# Scraping data from Skytrax

I am going to visit https://www.airlinequality.com as we can see that there is a lot of data there. For this task, we are only interested in reviews related to Air India.
I am goming to use Python and BeautifulSoup to collect all the links to the reviews and then to collect the text data on each of the individual review links.

### Important Libraries

In [13]:
import requests
from bs4 import BeautifulSoup
import pandas as pd
import numpy as np

### WebScraping Code

In [19]:
base_url = "https://www.airlinequality.com/airline-reviews/air-india/"
pages = 35
page_size = 100

rating=[]
reviews = []
headers =[]
dates=[]

for i in range(1, pages + 1):

    # Create URL to collect links from data
    url = f"{base_url}/page/{i}/?sortby=post_date%3ADesc&pagesize={page_size}"

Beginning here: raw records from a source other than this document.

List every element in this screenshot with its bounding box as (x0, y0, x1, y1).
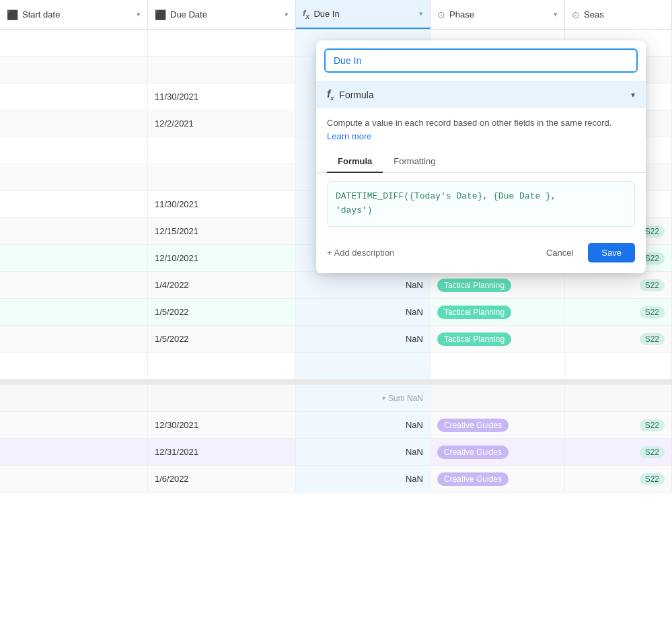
add-description-button[interactable]: + Add description (327, 248, 394, 258)
popup-tabs: Formula Formatting (316, 151, 646, 173)
cell-phase: Tactical Planning (431, 272, 565, 298)
cell-seas: S22 (565, 466, 672, 492)
table-row: 1/5/2022 NaN Tactical Planning S22 (0, 326, 672, 353)
header-start-date[interactable]: ⬛ Start date ▾ (0, 0, 148, 29)
cell-duein: NaN (296, 412, 431, 438)
calendar-icon-due: ⬛ (155, 9, 166, 20)
table-row: 12/30/2021 NaN Creative Guides S22 (0, 412, 672, 439)
footer-buttons: Cancel Save (537, 243, 635, 262)
cell-start (0, 272, 148, 298)
seas-badge: S22 (640, 419, 665, 431)
cell-due (148, 30, 296, 56)
header-due-date-label: Due Date (170, 9, 207, 20)
calendar-icon-start: ⬛ (7, 9, 18, 20)
cell-start (0, 164, 148, 190)
header-phase[interactable]: ⊙ Phase ▾ (431, 0, 565, 29)
table-row: 1/5/2022 NaN Tactical Planning S22 (0, 299, 672, 326)
cell-phase: Tactical Planning (431, 299, 565, 325)
cell-duein: NaN (296, 299, 431, 325)
header-seas-label: Seas (584, 9, 604, 20)
cell-start (0, 326, 148, 352)
chevron-down-icon-due: ▾ (285, 10, 289, 19)
cell-due (148, 57, 296, 83)
cell-due: 11/30/2021 (148, 83, 296, 110)
cell-due: 12/10/2021 (148, 245, 296, 271)
phase-tag: Tactical Planning (437, 279, 511, 292)
cell-due: 12/15/2021 (148, 218, 296, 244)
phase-tag: Creative Guides (437, 419, 509, 432)
chevron-down-icon-duein: ▾ (419, 9, 423, 18)
cell-phase: Creative Guides (431, 412, 565, 438)
cell-start (0, 385, 148, 411)
cell-seas: S22 (565, 439, 672, 465)
option-icon-seas: ⊙ (572, 9, 580, 20)
type-chevron-icon: ▾ (631, 90, 635, 100)
cell-start (0, 30, 148, 56)
phase-tag: Tactical Planning (437, 332, 511, 346)
cell-start (0, 191, 148, 217)
popup-footer: + Add description Cancel Save (316, 235, 646, 273)
cell-due: 1/6/2022 (148, 466, 296, 492)
cell-seas: S22 (565, 412, 672, 438)
seas-badge: S22 (640, 306, 665, 318)
seas-badge: S22 (640, 279, 665, 291)
cell-start (0, 299, 148, 325)
header-phase-label: Phase (449, 9, 474, 20)
cell-seas: S22 (565, 272, 672, 298)
cell-due (148, 164, 296, 190)
field-type-row[interactable]: fx Formula ▾ (316, 81, 646, 108)
header-start-date-label: Start date (22, 9, 60, 20)
header-seas[interactable]: ⊙ Seas (565, 0, 672, 29)
field-type-label: Formula (339, 90, 373, 100)
header-due-in-label: Due In (313, 9, 339, 19)
header-row: ⬛ Start date ▾ ⬛ Due Date ▾ fx Due In ▾ … (0, 0, 672, 30)
cell-due: 1/5/2022 (148, 299, 296, 325)
cell-due: 1/5/2022 (148, 326, 296, 352)
formula-icon-header: fx (303, 8, 309, 20)
cell-due: 12/31/2021 (148, 439, 296, 465)
field-name-input[interactable] (324, 48, 638, 73)
cell-seas: S22 (565, 299, 672, 325)
sum-label: ▾ Sum NaN (382, 394, 423, 403)
chevron-down-icon-start: ▾ (137, 10, 141, 19)
description-text: Compute a value in each record based on … (327, 118, 611, 128)
tab-formatting[interactable]: Formatting (383, 151, 446, 173)
cell-start (0, 245, 148, 271)
cell-due (148, 385, 296, 411)
header-due-in[interactable]: fx Due In ▾ (296, 0, 431, 29)
cell-seas (565, 353, 672, 379)
cell-duein: NaN (296, 439, 431, 465)
cell-phase: Creative Guides (431, 466, 565, 492)
cancel-button[interactable]: Cancel (537, 243, 583, 262)
group-divider (0, 380, 672, 385)
cell-seas: S22 (565, 326, 672, 352)
seas-badge: S22 (640, 333, 665, 345)
cell-start (0, 439, 148, 465)
divider-line (0, 380, 672, 384)
sum-text: Sum NaN (388, 394, 423, 403)
formula-editor[interactable]: DATETIME_DIFF({Today's Date}, {Due Date … (327, 181, 635, 227)
table-row: 1/6/2022 NaN Creative Guides S22 (0, 466, 672, 493)
cell-due (148, 137, 296, 164)
sum-row: ▾ Sum NaN (0, 385, 672, 412)
cell-start (0, 57, 148, 83)
field-description: Compute a value in each record based on … (316, 108, 646, 151)
phase-tag: Creative Guides (437, 472, 509, 486)
cell-due: 12/2/2021 (148, 110, 296, 137)
cell-start (0, 466, 148, 492)
cell-sum-duein: ▾ Sum NaN (296, 385, 431, 411)
cell-phase: Creative Guides (431, 439, 565, 465)
learn-more-link[interactable]: Learn more (327, 131, 371, 141)
seas-badge: S22 (640, 473, 665, 485)
tab-formula[interactable]: Formula (327, 151, 383, 173)
table-row (0, 353, 672, 380)
table-row: 12/31/2021 NaN Creative Guides S22 (0, 439, 672, 466)
phase-tag: Creative Guides (437, 446, 509, 459)
header-due-date[interactable]: ⬛ Due Date ▾ (148, 0, 296, 29)
save-button[interactable]: Save (588, 243, 635, 262)
cell-phase (431, 353, 565, 379)
option-icon-phase: ⊙ (437, 9, 445, 20)
field-type-left: fx Formula (327, 88, 374, 102)
cell-start (0, 353, 148, 379)
spreadsheet-container: ⬛ Start date ▾ ⬛ Due Date ▾ fx Due In ▾ … (0, 0, 672, 638)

    # Collect HTML data from this page
    response = requests.get(url)

    # Parse content
    content = response.content
    parsed_content = BeautifulSoup(content, 'html.parser')
#   print(parsed_content.prettify())
    for r in parsed_content.find_all("span", {"itemprop": "ratingValue"}):
        rating.append(r.get_text())
    for h in parsed_content.find_all("h2", {"class": "text_header"}):
        headers.append(h.get_text())
    for t in parsed_content.find_all("time", {"itemprop": "datePublished"}):
        dates.append(t.get_text())
    for para in parsed_content.find_all("div", {"class": "text_content"}):
        reviews.append(para.get_text())


In [20]:
df = pd.DataFrame()
df["date"] = dates
df["summary"] = headers
df["reviews"] = reviews
df["rating"] = rating
df.head()

ValueError: Length of values (1213) does not match length of index (1073)

We will Fix this error:
This error can be fixed by preprocessing the new list or NumPy array that is going to be a column of the DataFrame by using the pandas Series() function which actually converts the list or NumPy array into the size of the DataFrame column length by adding NaN if list or NumPy array has lesser length else if the list or NumPy has greater length then it takes the list or NumPy array with the length of columns of the pandas dataframe.

In [21]:
df = pd.DataFrame()
df["date"] = dates
df["summary"] = pd.Series(headers)
df["reviews"] = reviews
df["rating"] = pd.Series(rating)
df.head()

Unnamed: 0,date,summary,reviews,rating
0,5th March 2023,"""Horrible service""","Not Verified | Horrible service, the aircraft...",\n\t\t\t\t\t\t\t\t\t\t\t\t\t4
1,4th March 2023,"""I was very disappointed""",✅ Trip Verified | I was very disappointed tha...,1
2,3rd March 2023,"""Service gone so down""",✅ Trip Verified | I was flying with my friend...,1
3,3rd March 2023,"""Food was below average quality""",✅ Trip Verified | Flight out on time Good ser...,2
4,2nd March 2023,"""Not a good value for money""",✅ Trip Verified | My seats were changed as it...,5


Now We will heck how much data of review we have collected by scraping.

In [22]:
len(df)

1073

We have to save this data in .csv file.

In [23]:
df.to_csv("AirIndia_reviews.csv")

Yes our Scraping is done! Now, We have dataset for Sentiment Analysis.